Yarra Ranges Council strikes gold, mining it's most important asset

Yarra Ranges Council strikes gold, mining it's most important asset

Ingenious ideas from the Council’s front-line employees come to life during Innovation Experiments in collaboration with innovation and technology consultancy DiUS

Yarra Ranges Council is embedding a culture of innovation into its employee community, through a programme of expanded forums and fostering an ideas-centric culture in which ideas are actively sought and developed. The programme of innovation is led by Council Innovation Lead Joelle McKay, and encompasses workshops, training, and consultation. The programme has supported a culture where innovation thrives, and visibility of hundreds of employee ideas that have the potential to enrich Yarra Ranges’ workplace and wider community.
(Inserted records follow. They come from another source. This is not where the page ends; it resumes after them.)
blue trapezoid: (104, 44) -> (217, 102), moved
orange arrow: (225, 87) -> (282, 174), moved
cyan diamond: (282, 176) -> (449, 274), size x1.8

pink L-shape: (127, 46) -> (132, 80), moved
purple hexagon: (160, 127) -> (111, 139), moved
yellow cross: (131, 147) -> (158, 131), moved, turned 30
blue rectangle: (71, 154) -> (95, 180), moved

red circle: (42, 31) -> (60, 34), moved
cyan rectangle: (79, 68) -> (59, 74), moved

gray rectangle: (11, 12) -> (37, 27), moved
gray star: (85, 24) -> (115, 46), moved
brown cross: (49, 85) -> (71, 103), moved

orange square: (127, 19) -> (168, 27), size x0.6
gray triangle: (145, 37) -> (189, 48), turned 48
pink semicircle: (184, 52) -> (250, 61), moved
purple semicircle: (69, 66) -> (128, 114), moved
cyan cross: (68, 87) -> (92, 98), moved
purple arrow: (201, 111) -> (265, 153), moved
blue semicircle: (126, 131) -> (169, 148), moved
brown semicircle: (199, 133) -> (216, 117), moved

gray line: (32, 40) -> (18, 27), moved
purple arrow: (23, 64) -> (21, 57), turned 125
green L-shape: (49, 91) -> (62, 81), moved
‘Innovation’ projects are ubiquitous in Australian organisations, as those with successfully integrated ‘innovation culture’ tend to report higher growth, profitability, and other positive metrics compared to those that do not. Most innovation projects incorporate technology and culture, across systems, products, and emerging technologies; however the all-encompassing scope of innovation transformations means they have a low success rate. The most common reason for failure is structural, with an isolated innovation team and top-down approach, rather than using experience from the grassroots to inform optimal technology and process changes. Recognising this, Yarra Ranges Council took a strategic approach to transform the way its employee community views and experiences innovation. Multidisciplinary and multifunctional teams from across the organisation assembled to consider how to enhance services to the entire Yarra Ranges community, which spans 2,500 square kilometres and dozens of urban and rural communities.

Two ‘Innovation Experiment’ initiatives were conducted within the wider innovation initiative, with participation from the Australian technology and innovation consultancy DiUS. The Experiments, modelled after ‘hackdays’, were held to excite the participant’s sense of fun, engagement, and effectiveness, as well as demonstrate ‘agile’ innovation, through which numerous prototypes and concepts are delivered from two-to-three days of intensive collaboration. The Council had a large voluntary response to participate in the first Innovation Experiment, which carried an atmosphere of novelty and constructive fun from the outset, said Joelle, with over 100 people from all departments coming together for a shared step into the unknown. “Yarra Ranges Council has always welcomed employee ideas, but this was a new opportunity - to come together, play with ideas and bring them to life.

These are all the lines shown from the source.